> _WORK TO COMPLETE_
Nothing but a number should be given: how many lines in the listing contain the word "BUYING".

> _TASK INPUT_
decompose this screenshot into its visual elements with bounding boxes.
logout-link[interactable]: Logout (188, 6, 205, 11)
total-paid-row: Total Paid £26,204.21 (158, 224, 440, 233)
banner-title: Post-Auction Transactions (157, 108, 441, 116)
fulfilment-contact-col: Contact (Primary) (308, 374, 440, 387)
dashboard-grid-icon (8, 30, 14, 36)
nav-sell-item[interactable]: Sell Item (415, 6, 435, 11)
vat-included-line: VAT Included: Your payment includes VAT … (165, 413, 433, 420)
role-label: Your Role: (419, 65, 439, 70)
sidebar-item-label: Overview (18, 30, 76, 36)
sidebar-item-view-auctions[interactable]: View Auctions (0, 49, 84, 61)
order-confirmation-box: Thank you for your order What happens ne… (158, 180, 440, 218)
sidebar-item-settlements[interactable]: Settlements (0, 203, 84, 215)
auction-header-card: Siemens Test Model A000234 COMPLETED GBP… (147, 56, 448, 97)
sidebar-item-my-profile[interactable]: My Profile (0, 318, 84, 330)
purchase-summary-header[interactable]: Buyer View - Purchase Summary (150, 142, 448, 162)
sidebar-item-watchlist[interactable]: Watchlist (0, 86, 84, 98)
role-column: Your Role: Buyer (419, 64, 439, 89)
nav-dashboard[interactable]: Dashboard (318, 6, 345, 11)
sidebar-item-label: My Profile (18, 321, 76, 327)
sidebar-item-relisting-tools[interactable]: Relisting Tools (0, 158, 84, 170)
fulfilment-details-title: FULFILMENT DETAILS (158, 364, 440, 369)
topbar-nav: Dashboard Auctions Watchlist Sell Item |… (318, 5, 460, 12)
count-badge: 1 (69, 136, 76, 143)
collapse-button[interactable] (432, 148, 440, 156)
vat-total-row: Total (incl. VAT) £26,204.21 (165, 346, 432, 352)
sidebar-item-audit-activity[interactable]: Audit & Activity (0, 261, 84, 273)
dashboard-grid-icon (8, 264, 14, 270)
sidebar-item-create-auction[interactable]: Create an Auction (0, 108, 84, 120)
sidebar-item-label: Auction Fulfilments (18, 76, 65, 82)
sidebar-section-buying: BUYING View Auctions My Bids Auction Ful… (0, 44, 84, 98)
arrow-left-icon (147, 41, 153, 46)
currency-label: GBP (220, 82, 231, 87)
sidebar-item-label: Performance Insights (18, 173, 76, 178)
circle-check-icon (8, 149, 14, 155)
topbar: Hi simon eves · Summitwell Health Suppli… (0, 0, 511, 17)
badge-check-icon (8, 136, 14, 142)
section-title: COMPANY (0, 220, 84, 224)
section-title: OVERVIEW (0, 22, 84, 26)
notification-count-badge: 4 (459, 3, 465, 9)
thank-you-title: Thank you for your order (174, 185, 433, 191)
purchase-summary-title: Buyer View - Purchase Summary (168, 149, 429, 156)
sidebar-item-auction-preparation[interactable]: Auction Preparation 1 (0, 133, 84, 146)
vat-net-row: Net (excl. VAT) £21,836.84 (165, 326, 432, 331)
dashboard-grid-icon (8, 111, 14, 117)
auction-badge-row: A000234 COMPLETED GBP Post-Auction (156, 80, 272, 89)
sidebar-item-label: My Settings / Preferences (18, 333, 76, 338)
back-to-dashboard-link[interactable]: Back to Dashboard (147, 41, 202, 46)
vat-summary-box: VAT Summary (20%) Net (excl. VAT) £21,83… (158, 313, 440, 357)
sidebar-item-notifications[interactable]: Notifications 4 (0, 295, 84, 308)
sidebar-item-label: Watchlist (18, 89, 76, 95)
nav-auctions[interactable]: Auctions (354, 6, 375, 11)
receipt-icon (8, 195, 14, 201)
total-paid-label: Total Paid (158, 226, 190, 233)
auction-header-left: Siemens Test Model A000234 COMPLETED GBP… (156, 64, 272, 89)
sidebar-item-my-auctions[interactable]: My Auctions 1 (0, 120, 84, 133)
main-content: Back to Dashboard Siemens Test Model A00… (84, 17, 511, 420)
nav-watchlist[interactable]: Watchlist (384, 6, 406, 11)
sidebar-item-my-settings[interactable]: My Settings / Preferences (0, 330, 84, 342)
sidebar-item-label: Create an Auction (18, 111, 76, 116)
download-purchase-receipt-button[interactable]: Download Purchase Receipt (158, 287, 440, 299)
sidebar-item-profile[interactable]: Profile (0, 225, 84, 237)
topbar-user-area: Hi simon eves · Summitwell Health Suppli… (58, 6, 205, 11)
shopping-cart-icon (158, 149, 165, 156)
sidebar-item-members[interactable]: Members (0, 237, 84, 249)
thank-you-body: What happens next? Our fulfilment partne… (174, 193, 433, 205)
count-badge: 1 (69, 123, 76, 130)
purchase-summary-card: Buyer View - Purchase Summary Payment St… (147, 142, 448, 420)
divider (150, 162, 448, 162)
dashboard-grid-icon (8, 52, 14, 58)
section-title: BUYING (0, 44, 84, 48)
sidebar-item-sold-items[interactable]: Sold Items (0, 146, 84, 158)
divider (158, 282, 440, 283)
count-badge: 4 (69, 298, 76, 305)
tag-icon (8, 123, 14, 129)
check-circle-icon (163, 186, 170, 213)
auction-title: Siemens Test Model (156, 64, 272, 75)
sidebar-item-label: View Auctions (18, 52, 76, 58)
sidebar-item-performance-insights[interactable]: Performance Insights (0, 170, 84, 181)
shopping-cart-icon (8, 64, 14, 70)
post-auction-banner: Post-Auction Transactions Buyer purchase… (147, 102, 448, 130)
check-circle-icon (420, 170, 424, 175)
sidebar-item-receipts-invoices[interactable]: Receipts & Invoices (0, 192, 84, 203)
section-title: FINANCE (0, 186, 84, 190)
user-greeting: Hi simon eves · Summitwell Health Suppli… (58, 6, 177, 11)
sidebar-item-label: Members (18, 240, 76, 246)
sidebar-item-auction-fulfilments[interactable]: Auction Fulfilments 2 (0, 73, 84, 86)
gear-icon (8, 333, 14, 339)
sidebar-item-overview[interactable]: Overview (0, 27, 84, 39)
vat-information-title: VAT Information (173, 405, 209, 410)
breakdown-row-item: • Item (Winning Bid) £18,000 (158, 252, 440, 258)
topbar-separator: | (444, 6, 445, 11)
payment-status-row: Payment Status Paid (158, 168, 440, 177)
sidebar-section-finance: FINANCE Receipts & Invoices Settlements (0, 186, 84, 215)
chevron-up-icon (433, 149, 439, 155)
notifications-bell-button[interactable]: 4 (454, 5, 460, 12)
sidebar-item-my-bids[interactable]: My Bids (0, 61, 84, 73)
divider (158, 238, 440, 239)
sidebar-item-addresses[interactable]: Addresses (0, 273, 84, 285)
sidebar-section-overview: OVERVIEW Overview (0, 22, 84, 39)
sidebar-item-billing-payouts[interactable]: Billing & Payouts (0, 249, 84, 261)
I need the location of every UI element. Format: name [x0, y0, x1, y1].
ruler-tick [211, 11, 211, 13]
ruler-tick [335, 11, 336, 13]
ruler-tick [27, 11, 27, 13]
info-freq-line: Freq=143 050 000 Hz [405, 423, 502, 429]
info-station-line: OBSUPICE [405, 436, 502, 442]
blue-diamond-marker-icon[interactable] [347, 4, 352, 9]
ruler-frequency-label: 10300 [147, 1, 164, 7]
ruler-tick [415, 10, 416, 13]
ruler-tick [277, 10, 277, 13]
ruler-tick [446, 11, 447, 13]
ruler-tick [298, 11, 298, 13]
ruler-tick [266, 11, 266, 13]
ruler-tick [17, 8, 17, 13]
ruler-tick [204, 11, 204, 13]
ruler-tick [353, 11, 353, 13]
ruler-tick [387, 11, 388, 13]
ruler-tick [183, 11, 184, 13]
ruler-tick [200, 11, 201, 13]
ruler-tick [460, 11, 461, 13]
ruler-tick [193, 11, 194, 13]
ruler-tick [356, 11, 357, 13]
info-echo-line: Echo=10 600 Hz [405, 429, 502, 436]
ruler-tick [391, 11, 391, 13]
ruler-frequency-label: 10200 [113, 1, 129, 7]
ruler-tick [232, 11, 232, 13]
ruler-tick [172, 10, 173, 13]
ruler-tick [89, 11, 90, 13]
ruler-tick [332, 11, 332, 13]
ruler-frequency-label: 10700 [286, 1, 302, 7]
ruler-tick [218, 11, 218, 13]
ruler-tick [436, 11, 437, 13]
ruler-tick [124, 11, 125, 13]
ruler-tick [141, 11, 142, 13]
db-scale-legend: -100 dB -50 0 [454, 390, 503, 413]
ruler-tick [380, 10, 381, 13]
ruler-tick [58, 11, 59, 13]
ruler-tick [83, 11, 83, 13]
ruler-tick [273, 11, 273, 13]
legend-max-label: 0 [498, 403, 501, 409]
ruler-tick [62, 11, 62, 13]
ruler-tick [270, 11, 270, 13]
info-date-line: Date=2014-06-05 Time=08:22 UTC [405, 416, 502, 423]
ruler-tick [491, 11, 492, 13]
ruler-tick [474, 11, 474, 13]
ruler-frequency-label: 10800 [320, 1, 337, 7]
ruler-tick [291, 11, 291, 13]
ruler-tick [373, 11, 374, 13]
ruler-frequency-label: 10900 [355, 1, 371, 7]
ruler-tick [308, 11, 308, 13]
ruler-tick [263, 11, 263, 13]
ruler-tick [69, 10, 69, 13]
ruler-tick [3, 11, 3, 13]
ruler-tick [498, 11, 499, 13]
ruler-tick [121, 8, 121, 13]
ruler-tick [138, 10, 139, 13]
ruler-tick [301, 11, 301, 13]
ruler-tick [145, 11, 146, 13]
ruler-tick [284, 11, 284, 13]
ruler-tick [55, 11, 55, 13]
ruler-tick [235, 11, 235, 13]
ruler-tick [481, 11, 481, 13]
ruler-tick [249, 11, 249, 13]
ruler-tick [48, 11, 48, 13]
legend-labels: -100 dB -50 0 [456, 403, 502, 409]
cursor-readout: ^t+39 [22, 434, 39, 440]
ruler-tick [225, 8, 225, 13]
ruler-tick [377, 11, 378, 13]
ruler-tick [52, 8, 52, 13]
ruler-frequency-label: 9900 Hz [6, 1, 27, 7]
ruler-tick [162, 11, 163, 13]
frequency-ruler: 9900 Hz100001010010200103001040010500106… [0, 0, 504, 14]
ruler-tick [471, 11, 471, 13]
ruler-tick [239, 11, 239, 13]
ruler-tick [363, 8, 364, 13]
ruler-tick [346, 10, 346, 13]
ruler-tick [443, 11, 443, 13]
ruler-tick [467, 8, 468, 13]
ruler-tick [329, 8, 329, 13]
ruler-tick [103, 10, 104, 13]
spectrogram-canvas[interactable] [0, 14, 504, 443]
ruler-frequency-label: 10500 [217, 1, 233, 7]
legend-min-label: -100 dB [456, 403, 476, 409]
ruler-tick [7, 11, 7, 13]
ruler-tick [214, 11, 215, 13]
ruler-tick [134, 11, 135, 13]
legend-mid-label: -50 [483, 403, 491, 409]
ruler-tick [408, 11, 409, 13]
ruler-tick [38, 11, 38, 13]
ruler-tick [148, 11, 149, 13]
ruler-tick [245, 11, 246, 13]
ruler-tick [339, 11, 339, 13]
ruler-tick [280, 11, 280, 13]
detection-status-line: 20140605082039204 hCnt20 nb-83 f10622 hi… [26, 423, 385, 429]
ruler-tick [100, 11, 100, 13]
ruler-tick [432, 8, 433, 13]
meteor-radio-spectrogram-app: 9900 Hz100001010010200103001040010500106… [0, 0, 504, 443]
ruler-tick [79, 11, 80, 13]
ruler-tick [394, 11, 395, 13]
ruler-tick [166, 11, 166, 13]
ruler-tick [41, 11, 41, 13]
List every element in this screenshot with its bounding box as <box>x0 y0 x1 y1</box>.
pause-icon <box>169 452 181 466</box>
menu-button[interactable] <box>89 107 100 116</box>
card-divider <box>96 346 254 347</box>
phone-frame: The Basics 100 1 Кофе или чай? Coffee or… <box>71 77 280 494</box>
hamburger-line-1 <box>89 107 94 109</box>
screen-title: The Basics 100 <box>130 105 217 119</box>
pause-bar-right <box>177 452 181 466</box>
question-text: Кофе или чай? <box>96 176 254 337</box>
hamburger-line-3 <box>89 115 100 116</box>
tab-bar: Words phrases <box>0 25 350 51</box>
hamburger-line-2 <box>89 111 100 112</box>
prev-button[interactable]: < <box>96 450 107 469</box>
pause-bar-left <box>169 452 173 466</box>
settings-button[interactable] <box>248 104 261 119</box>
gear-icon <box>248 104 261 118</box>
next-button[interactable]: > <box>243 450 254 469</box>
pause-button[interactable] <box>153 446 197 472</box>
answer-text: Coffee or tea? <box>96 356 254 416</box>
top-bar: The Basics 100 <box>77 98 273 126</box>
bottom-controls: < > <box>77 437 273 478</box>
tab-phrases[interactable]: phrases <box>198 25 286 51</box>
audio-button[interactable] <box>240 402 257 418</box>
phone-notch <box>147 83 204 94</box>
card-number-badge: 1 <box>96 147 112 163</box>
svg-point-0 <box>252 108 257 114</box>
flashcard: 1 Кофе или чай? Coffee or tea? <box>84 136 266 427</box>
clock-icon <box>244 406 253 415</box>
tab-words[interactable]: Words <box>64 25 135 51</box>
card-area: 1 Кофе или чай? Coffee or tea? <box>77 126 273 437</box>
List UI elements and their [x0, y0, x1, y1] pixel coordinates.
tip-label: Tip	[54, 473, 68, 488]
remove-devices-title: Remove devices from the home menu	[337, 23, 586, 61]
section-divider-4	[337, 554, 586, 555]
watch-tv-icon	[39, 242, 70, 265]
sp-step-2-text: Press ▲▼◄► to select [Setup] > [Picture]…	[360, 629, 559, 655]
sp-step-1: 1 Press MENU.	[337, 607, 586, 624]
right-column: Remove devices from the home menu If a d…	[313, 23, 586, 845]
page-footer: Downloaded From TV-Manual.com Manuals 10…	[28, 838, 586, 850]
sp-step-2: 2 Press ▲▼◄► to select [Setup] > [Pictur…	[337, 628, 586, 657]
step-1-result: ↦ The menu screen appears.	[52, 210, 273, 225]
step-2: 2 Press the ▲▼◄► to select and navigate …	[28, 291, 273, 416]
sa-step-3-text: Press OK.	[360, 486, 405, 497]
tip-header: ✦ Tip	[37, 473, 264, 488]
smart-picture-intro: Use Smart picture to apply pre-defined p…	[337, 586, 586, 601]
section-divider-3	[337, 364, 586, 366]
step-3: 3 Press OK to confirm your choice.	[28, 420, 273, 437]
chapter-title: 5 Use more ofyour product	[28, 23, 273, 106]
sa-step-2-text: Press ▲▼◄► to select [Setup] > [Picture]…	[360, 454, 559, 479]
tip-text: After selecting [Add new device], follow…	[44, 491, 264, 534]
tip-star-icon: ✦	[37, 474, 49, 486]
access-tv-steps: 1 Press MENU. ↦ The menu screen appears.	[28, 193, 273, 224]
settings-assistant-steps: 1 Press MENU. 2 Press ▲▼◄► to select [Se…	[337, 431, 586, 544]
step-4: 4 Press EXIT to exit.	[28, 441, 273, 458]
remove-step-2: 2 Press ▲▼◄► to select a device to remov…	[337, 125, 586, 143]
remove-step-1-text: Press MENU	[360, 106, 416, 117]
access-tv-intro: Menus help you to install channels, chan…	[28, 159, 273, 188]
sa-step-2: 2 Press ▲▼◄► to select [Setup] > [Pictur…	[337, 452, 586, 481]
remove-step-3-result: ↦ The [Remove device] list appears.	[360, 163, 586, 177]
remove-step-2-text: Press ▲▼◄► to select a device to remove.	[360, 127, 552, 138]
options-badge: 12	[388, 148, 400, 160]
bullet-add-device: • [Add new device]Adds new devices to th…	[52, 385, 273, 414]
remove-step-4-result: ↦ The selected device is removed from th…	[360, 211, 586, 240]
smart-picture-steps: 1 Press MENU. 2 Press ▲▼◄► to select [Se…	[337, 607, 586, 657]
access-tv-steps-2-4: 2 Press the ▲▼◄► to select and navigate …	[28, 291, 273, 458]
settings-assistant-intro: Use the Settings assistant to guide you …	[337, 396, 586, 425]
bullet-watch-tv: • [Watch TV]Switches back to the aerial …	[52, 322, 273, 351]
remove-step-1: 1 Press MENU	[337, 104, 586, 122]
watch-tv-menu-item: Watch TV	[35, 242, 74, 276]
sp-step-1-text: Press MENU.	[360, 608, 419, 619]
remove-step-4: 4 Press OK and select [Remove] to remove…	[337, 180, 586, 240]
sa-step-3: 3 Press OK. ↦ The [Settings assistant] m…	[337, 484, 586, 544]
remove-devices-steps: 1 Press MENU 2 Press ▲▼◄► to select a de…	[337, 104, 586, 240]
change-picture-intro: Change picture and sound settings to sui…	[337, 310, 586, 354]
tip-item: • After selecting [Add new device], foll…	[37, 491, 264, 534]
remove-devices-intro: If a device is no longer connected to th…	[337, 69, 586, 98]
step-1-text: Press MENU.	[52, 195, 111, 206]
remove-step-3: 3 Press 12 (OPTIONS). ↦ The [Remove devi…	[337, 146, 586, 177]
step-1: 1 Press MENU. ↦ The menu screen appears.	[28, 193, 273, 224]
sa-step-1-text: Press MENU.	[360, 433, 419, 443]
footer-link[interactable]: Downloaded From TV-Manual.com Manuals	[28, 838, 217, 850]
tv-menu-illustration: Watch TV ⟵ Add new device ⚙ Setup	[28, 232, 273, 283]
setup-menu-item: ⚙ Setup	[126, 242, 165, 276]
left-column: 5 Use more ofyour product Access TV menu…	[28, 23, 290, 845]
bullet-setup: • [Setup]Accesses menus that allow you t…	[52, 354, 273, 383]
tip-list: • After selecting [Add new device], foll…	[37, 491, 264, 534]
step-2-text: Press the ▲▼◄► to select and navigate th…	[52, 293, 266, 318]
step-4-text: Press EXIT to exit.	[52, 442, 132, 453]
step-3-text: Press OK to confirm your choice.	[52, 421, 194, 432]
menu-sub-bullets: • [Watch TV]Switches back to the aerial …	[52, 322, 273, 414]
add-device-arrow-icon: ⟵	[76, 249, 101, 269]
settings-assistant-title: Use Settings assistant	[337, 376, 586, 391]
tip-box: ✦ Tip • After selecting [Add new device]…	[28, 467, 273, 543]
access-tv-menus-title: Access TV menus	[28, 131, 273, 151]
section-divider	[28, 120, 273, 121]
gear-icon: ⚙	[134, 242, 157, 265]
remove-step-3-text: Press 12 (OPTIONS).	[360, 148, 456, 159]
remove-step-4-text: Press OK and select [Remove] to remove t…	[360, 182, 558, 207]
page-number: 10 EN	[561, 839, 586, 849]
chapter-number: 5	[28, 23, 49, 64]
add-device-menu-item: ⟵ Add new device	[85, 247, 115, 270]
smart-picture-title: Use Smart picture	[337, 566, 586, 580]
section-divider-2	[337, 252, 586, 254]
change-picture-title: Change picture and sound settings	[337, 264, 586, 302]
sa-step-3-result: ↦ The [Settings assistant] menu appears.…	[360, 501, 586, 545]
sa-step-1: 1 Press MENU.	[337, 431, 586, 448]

> _TASK RESPONSE_
2